Study: Millions Of U.S. Adults With Chronic Illnesses Remain Uninsured
Submitted by Carina Rose on Wed, 08/06/2008 - 09:54
According to the central finding of a new study to be published Tuesday in the medical journal Annals of Internal Medicine, millions of Americans with chronic disease like diabetes or high blood pressure are not getting adequate treatment because they are among the nation’s growing ranks of uninsured.
An estimated 11.4 million Americans with at least one chronic illness have no health insurance. Many of these people are doing without doctors’ visits or depending on emergency rooms for their medical care, the study said.

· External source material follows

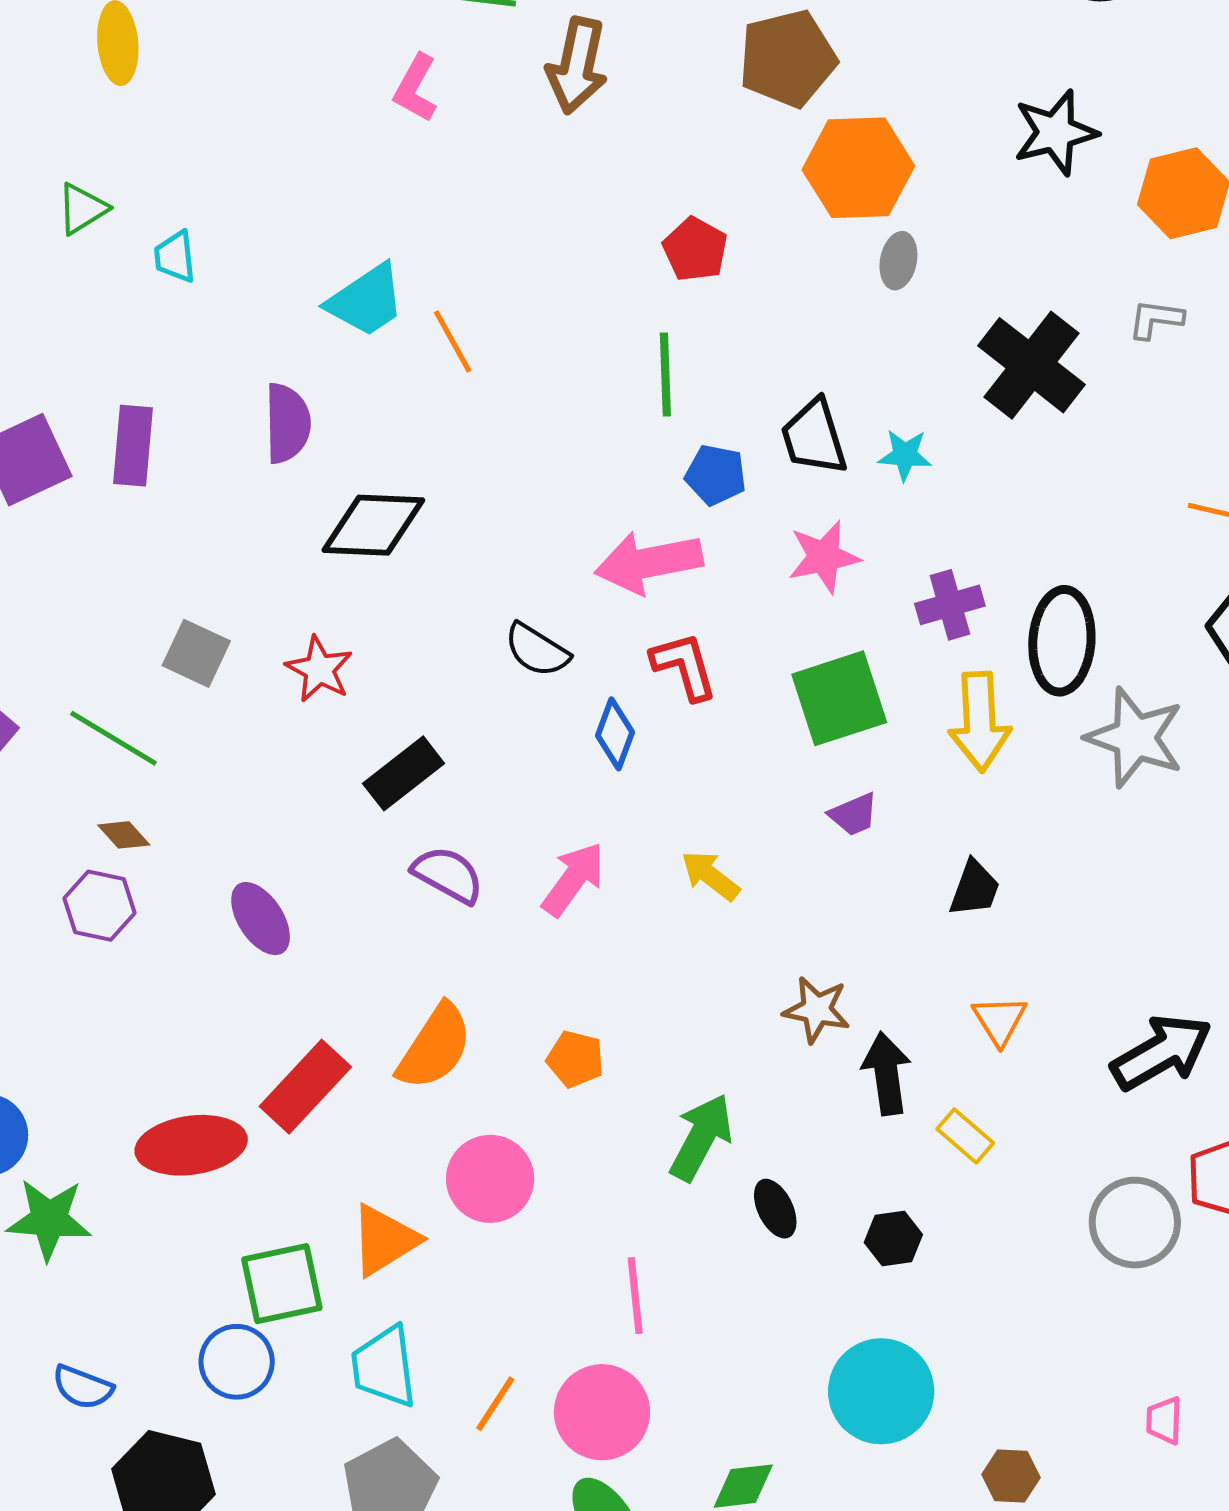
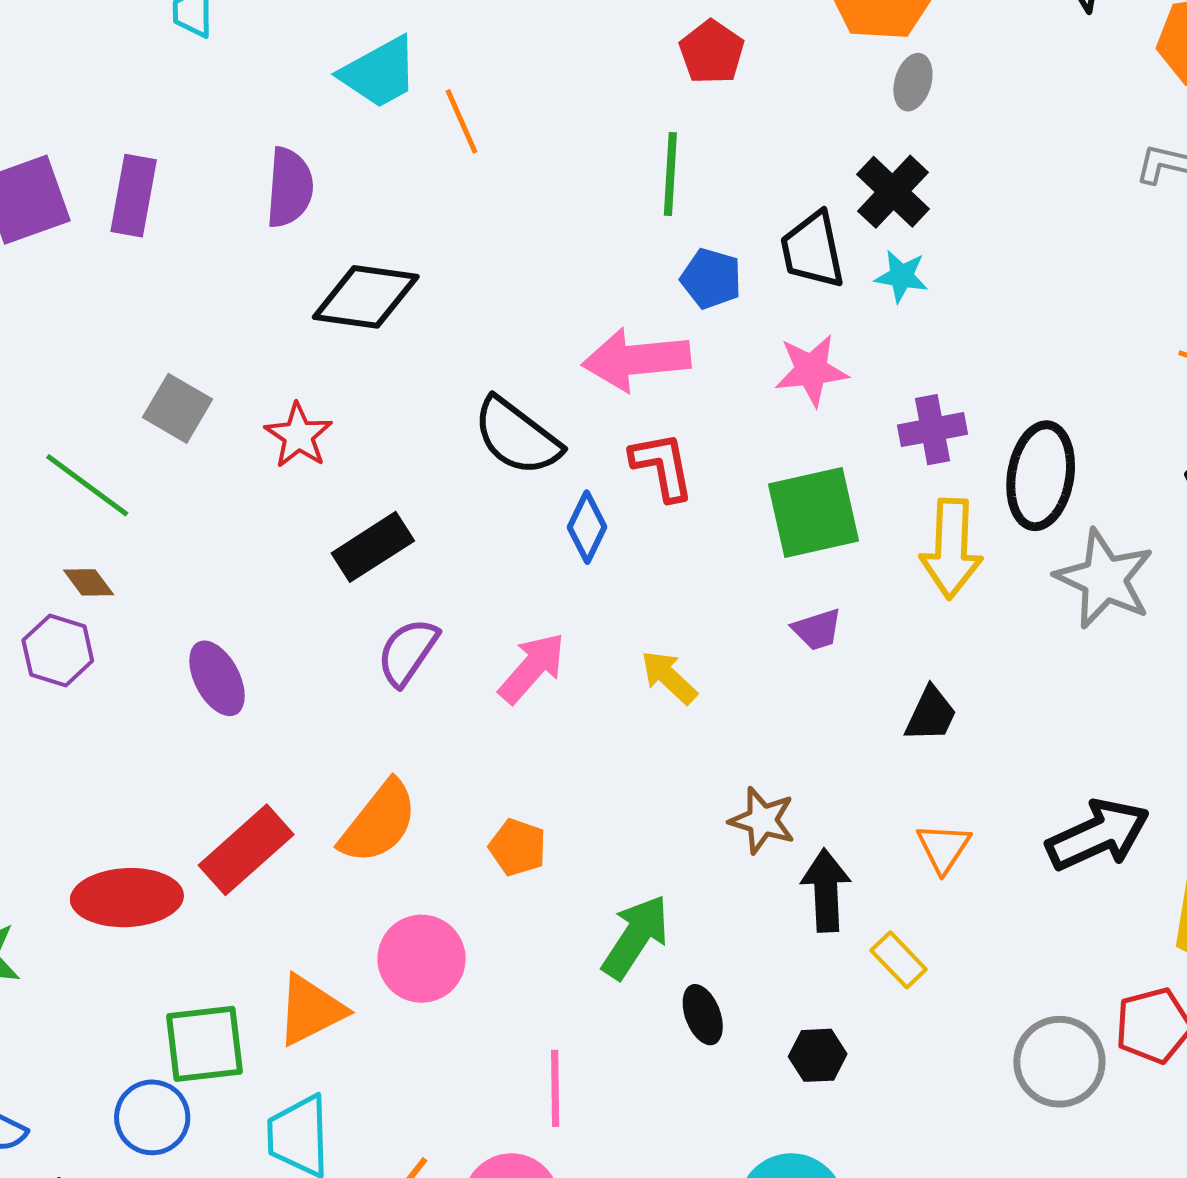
black cross: (1031, 365) -> (893, 192), moved, size x0.7
black semicircle: (537, 650) -> (517, 436), size x1.4
purple semicircle: (448, 875) -> (408, 652), turned -90
black arrow: (1162, 1052) -> (1098, 835), moved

“These are people who, with modern therapies, can be kept out of trouble,” said Dr. Andrew P. Wilper, the study’s lead author. “Therapies for someone with diabetes and hypertension “are routine and widely available, if you have insurance,” said Dr. Wilper, a medical instructor at the University of Washington in Seattle.
“Primary care doctors know that people who don't have access to health care due to health insurance suffer,” Wilper said. “We wanted to study that issue and bring public attention to it.”
Wilper and his colleagues scrutinized data obtained from the National Health and Nutritional Examination Survey for 1999-2004, which included 12,486 men and women 18 to 64 years old. Based on this nationally representative sample, they came to the conclusion that 16.1 percent of people with heart disease, 15.5 percent of those with high blood pressure, and 16.6 percent of diabetics are uninsured.